The first track is for one-year studies to identify technology gaps associated with ISRU, and to further define the benefits of including it in space mission architectures. The organizations selected for Track 1 are:
– Blue Origin, Kent, Washington
– United Launch Alliance, Centennial, Colorado
– University of Illinois, Urbana, Illinois
– UTC Aerospace Systems, Windsor Locks, Connecticut
The second and third tracks address technology development and demonstration for as long as three and a half years. Component-level development and testing in simulated space environments is the focus for Track 2 selections, which are:
– BlazeTech Corporation, Woburn, Massachusetts
– Paragon Space Development Corporation, Tucson, Arizona
– Skyhaven Systems, Steamboat Springs, Colorado
– Teledyne Energy Systems, Hunt Valley, Maryland
The third track include extensive subsystem development and testing in simulated space environments Selections for this track are:
– Honeybee Robotics Spacecraft Mechanisms Corporation, Pasadena, California
– OxEon Energy LLC, Clearfield, Utah
Sounds like a shot-gun approach to get ideas and concepts similar to a white-paper request. Ultimately if human space goals do not change and coalesce towards the common goal of permanent and sustainable human settlement rather than “exploration” or “scientific study” then the rate of advancement will remain glacially slow and continue to suffer multi-year setbacks if not worse.

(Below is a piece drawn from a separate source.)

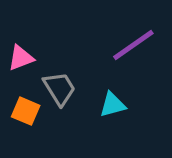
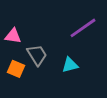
pink triangle: (21, 58) -> (13, 36), turned 30

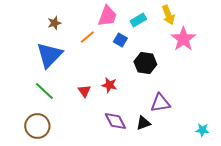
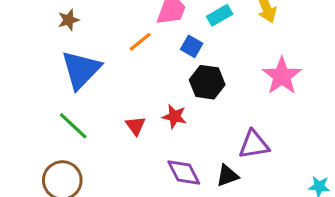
brown star: (54, 23) -> (69, 20), moved
pink star: (183, 39) -> (282, 76), moved
black hexagon: (145, 63) -> (207, 82), moved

In other words you give everyone a shot and sees who delivers for the serious funding, a good market based approach. And this would actually allow the goal to be accomplished.
Not when the goal itself is very poorly defined and the support is only fleeting.
I guess the first two teams have me scratching my head.
They aren’t bad choices if you look at what they’ve been funded to do. It says, “…further define the benefits of including [ISRU]…” That’s not designing the hardware itself, it’s working out how you’d use the hardware and what you’d want it to do. That’s good input for a requirements document for some later contract to actually build hardware. And Blue Origins and ULA aren’t unreasonable choices to see work out how ISRU would be used.
I keep wondering how many of these companies have geologists on staff? Geologists who understand the difference between remote sensing and ground truth and the difficulties of making this distinction on any other body besides Earth.
Or someone who’s actually used a shovel? Based on quite a bit of field work involving seismic sounding, my father used to joke that PhD stood for “Post hole Digger.” Some of the plans for automated drilling (e.g. InSight or the Europa Lander concept) make me cringe. This is not the sort of work you can trivially or easily automate. So, yes, they really ought to have people with real, practical experience involved. But, no, I suspect they don’t.
Honeybee Robotics has been doing do good work for mars sensors and also for the mining industry.
https://www.honeybeerobotic…
OxEon has been doing solid oixide fuel cell development for .. forever ..
https://oxeonenergy.com/
Robotics, sensors and power.
The problem I note with Honeybee, and maybe others, is they seem to over sell what they have been doing regarding planetary stuff (i.e. “For 27 years, Honeybee Robotics has been advancing planetary exploration technology…”), and I don’t find a provable record of this work on their site. And I am not wholly impressed by the citations they do provide as their sales pitch – not that the work was not good or interesting; The latest one being 4 years ago and only going back to 2012. This opens more questions than answers for me.